- PROBLEM TO WORK ON: Your answer should be the number of lines in the listing that hold the string "подход", with no other words.

- MATERIAL TO PROCESS:

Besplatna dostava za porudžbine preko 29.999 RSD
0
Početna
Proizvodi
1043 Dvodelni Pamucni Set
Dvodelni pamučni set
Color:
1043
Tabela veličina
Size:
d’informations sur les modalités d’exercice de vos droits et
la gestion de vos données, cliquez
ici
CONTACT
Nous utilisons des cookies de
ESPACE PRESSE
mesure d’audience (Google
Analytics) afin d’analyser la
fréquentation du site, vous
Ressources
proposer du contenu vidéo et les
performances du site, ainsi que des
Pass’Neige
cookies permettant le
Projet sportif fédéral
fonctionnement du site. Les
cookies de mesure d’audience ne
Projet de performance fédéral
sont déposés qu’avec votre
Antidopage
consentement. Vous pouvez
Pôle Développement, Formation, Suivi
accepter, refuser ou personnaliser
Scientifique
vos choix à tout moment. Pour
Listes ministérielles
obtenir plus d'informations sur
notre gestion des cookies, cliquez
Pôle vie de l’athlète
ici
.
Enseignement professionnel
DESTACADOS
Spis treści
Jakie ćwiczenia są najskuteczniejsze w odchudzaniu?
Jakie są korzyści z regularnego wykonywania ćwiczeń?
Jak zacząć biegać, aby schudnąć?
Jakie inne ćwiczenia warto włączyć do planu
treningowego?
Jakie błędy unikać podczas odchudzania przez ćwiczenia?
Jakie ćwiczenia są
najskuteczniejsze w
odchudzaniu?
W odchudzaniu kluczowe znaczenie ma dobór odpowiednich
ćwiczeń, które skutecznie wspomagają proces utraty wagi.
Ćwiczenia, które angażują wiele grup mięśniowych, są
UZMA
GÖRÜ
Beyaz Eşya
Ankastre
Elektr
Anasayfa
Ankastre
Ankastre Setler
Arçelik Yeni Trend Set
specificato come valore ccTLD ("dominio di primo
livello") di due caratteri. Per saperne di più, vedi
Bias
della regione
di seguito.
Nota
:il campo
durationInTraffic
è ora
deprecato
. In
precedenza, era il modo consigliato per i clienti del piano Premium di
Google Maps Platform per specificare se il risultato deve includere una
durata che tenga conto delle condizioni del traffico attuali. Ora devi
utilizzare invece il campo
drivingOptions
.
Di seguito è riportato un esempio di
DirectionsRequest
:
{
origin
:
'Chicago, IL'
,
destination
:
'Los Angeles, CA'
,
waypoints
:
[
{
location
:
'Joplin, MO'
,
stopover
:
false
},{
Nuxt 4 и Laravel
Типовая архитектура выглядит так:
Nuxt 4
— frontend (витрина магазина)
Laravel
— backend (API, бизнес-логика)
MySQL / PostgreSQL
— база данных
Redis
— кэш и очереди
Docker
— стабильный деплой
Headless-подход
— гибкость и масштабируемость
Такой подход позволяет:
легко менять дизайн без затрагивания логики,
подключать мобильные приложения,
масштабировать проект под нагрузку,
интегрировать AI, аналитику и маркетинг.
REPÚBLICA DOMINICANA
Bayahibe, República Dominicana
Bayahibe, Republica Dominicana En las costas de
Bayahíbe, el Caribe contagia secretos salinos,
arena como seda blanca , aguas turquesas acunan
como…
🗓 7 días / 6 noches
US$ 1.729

- EXERCISE SOLUTION: 2